Running two MPI threaded Lammps jobs on the same node

Matthew_Wander · November 1, 2016, 1:40pm

So we had it tested and it turns out there was no memory leak in our part of the code. We are quadruple checking this (already ran it on three different checkers) but I am pretty confident this is not the problem. Does anyone have any other ideas?

thanks
matthew

_James_Kress · November 1, 2016, 2:49pm

Matthew,

Are you running both jobs out of the same directory?

Jim

_Diaz_Adrian · November 1, 2016, 4:03pm

You’ve made sure there’s no memory leak running a single job correct?

Matthew_Wander · November 1, 2016, 4:37pm

James: Yes. The files are named such (and output and other files as well) so that there shouldn’t be any files overwriting one another. I can run two jobs out of the same directory on different nodes and there is no problem.

Diaz: we had two different people run memory leak checks and neither came up with anything.

The only new information I have is that there are small differences in the force computation (on the order of 0.01kcal/Å2) which are present whether newton flag is on or off.

matthew

akohlmey · November 1, 2016, 10:21pm

James: Yes. The files are named such (and output and other files as well) so
that there shouldn't be any files overwriting one another. I can run two
jobs out of the same directory on different nodes and there is no problem.

this is irrelevant. LAMMPS doesn't use any temporary scratch files and
thus you cannot corrupt internal memory structures this way.

Diaz: we had two different people run memory leak checks and neither came up
with anything.

The only new information I have is that there are small differences in the
force computation (on the order of 0.01kcal/Å2) which are present whether
newton flag is on or off.

this is irrelevant.

there is no way to debug this from remote without specific information
and the opportunity to reproduce it.
many people have claimed that they checked their code or inputs over a
100 times and there were still errors in them.

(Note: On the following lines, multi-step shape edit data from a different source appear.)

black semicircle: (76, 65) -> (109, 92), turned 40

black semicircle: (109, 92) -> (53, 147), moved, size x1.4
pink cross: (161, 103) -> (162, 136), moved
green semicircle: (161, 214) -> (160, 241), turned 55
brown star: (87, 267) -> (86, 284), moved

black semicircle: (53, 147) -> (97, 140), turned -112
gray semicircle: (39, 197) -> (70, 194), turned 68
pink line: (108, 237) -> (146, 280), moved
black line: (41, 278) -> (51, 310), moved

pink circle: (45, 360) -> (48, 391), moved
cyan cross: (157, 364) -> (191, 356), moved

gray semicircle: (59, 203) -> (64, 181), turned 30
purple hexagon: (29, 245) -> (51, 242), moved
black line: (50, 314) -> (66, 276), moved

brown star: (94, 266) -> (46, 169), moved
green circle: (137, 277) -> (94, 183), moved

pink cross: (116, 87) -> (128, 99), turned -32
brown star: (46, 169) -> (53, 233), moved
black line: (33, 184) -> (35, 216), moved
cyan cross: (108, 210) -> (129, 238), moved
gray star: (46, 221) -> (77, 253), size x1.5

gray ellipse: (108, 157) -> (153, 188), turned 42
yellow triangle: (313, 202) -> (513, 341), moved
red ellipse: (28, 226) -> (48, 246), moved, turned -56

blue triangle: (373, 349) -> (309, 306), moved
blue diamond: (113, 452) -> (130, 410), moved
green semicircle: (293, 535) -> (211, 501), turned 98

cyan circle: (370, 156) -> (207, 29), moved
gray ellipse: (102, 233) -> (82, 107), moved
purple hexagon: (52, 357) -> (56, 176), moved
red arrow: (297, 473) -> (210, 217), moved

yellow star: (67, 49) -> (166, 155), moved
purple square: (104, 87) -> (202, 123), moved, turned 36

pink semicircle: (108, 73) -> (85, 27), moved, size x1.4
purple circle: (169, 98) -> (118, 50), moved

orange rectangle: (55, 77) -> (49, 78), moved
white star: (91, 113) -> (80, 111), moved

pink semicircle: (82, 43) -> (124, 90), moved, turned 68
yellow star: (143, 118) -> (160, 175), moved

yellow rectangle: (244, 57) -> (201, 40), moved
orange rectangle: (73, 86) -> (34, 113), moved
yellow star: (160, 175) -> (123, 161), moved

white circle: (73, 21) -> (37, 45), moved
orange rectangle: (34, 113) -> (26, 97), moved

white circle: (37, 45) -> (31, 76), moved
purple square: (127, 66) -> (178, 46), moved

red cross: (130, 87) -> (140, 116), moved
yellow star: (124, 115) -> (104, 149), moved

at the moment, you don't even provide dependable information
confirming the unexpectedly large memory consumption.
if this is a shared use node, it could also be a different user
creating problems.

axel.

Stan_Moore · November 1, 2016, 11:03pm

Let's take a step back: what node are you running on? Is this on a supercomputer? What do you mean by difficulty? Is it slow, does it crash?

Stan

Matthew_Wander · November 2, 2016, 12:03pm

I think I have actually figured out the problem. (Among others that this discussion has revealed so thank you all for all of the helpful comments). It turns out a file that I thought was being only accessed once at the start of the calculation, I believe is in fact being accessed at every time step. Running the jobs in separate directories actually appears to solve the problem.

This leads me to a general question of the design of pair styles in the code. Most appear to have functions for running (compute etc.), and setup (init_one, settings etc.) How often are the latter accessed and run? If more often than once then why?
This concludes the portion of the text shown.